In the OCT scan, the wall of excretory duct appeared thick and the signal intensity inside the lumen was very low.[2] In contrast, the blood vessel walls appeared thin and the signal intensity of the lumen was high compared to the excretory ducts. In UBM, however, we were unable to distinguish excretory ducts and blood vessels. Excretory ducts usually run in the superotemporal to inferonasal direction and run parallel to each other. Therefore, cross sections of tubes that run parallel to each other in a longitudinal scan are likely to be excretory ducts. In addition, the lumen was hypoechoic, the wall was not definite. It is difficult to confirm the observations of blood vessels because they do not travel in a specific direction. A tube running in the superonasal to inferotemporal direction, however, was considered to a blood vessel rather than an excretory duct. We observed a typical blood vessel in a subject. Because it was running in the superonasal to inferotemporal direction, we were able to observe a longitudinal section of the tube in the longitudinal B-scan. The blood vessel lumen was hypoechoic, which is the same as the excretory duct lumen. The blood vessel wall was hyperechoic compared to the excretory duct wall. Because blood vessel wall thickness varies with the blood vessel diameter, the wall thickness cannot be generalized. The use of Doppler UBM would allow us to definitely distinguish blood vessels from excretory ducts.

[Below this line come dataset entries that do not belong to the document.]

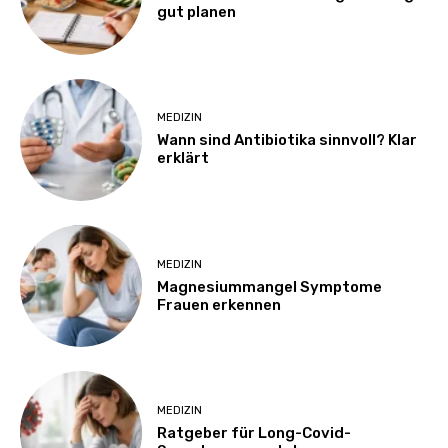
gut planen
MEDIZIN
Wann sind Antibiotika sinnvoll? Klar
erklärt
MEDIZIN
Magnesiummangel Symptome
Frauen erkennen
MEDIZIN
Ratgeber für Long-Covid-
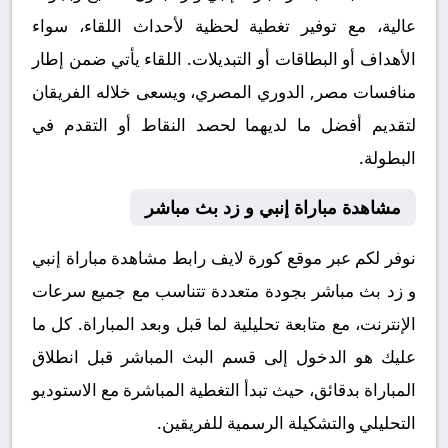
عالية، مع توفير تغطية لحظية لأحداث اللقاء، سواء
الأهداف أو البطاقات أو التبديلات. اللقاء يأتي ضمن إطار
منافسات مصر, الدوري المصري، ويسعى خلاله الفريقان
لتقديم أفضل ما لديهما لحصد النقاط أو التقدم في
البطولة.
مشاهدة مباراة إنبي و زد بث مباشر
نوفر لكم عبر موقع كورة لايف رابط مشاهدة مباراة إنبي
و زد بث مباشر بجودة متعددة تتناسب مع جميع سرعات
الإنترنت، مع متابعة تحليلية لما قبل وبعد المباراة. كل ما
عليك هو الدخول إلى قسم البث المباشر قبل انطلاق
المباراة بدقائق، حيث تبدأ التغطية المباشرة مع الاستوديو
التحليلي والتشكيلة الرسمية للفريقين.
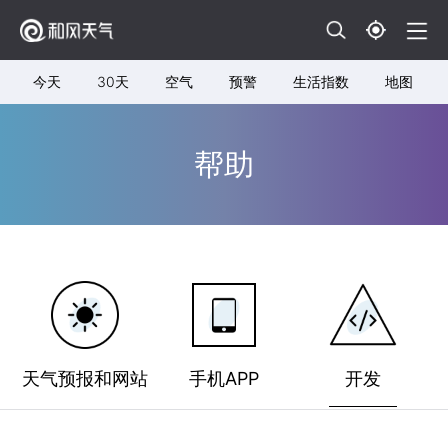
今天
30天
空气
预警
生活指数
地图
帮助
天气预报和网站
手机APP
开发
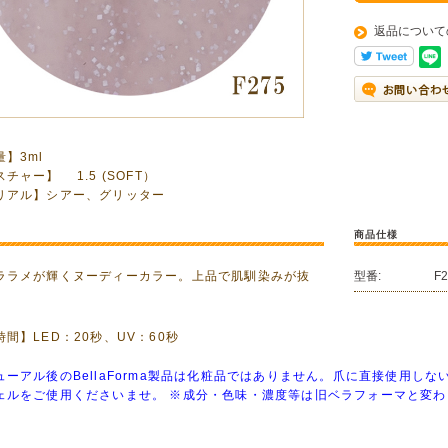
返品について
】3ml
チャー】 1.5 (SOFT）
リアル】シアー、グリッター
商品仕様
ララメが輝くヌーディーカラー。上品で肌馴染みが抜
型番:
F
間】LED：20秒、UV：60秒
ューアル後のBellaForma製品は化粧品ではありません。爪に直接使用し
ェルをご使用くださいませ。 ※成分・色味・濃度等は旧ベラフォーマと変わ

This technique has some disadvantages. First, because the probe contacts the conjunctiva on the lacrimal gland, patients may experience discomfort and there is a risk of infection. Second, because there is a space filled with saline between the probe and palpebral lobe, it is difficult to determine the exact location during scanning. The probe should be moved from the sclera to the lacrimal gland because it is very easy to detect the sclera in UBM. Longitudinal UBM scanning is easier than transverse scanning to detect lacrimal glands. During a transverse scan, the lid may be mistaken for a lacrimal gland. Third, this technique cannot be used to scan the orbital lobe. The pathology of the orbital lobe, however, would be assumed to be similar to that in the palpebral lobe.

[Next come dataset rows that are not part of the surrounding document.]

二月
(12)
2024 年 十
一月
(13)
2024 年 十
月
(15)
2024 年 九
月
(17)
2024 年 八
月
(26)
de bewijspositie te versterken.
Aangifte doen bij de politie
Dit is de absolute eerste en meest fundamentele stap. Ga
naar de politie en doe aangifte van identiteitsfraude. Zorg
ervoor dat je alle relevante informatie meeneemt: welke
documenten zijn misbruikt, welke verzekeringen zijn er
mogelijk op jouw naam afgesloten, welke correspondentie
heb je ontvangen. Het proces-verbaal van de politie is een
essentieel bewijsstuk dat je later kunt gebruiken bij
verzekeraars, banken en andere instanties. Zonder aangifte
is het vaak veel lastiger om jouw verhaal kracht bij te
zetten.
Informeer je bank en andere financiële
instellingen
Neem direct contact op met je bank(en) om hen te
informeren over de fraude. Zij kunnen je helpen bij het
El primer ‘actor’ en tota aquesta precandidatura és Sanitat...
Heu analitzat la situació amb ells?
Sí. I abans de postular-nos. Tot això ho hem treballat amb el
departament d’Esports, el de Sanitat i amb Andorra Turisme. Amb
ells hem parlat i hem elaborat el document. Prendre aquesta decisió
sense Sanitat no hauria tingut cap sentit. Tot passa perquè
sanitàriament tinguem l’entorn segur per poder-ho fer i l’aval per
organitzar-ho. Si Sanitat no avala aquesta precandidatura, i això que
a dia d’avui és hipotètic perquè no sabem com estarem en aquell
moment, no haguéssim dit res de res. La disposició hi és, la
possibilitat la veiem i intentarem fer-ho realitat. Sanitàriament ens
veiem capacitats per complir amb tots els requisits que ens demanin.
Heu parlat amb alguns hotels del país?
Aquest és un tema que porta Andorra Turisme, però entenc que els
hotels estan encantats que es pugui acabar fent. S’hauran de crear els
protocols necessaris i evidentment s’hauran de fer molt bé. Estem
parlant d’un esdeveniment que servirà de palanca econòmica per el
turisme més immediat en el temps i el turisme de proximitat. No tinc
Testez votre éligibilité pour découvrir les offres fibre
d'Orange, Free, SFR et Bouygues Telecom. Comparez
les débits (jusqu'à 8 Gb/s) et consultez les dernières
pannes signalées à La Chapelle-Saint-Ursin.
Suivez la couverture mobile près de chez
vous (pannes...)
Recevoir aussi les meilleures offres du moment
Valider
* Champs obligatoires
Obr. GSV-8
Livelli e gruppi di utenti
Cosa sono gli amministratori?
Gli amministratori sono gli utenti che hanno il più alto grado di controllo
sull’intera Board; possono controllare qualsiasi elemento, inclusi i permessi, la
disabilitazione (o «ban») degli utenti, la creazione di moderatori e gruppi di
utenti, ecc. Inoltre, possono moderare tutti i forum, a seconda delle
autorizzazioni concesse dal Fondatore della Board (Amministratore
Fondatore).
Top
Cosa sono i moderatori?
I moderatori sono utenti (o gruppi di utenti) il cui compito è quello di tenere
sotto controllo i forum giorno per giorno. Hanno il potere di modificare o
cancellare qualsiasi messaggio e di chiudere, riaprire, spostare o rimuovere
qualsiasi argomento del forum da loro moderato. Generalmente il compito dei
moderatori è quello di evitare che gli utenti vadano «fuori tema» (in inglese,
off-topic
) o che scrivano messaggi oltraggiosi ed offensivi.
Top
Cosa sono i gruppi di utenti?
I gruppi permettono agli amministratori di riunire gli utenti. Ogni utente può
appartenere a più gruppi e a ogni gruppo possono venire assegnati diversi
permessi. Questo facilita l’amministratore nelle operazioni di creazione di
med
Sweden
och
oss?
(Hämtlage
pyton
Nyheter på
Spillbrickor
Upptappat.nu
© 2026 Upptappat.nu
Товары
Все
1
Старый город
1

In conclusion, we scanned the palpebral lobe of the lacrimal gland in healthy subjects as well as in patients with non-Sjögren dry eye syndrome or Sjögren dry eye syndrome using UBM, which is commonly used for imaging the anterior segment. We were able to observe the palpebral lobe parenchyma, lobules, excretory ducts, blood vessels, and cysts. Lacrimal gland imaging using UBM has both advantages of OCT and sonography, and could be useful for evaluating dry eye syndrome.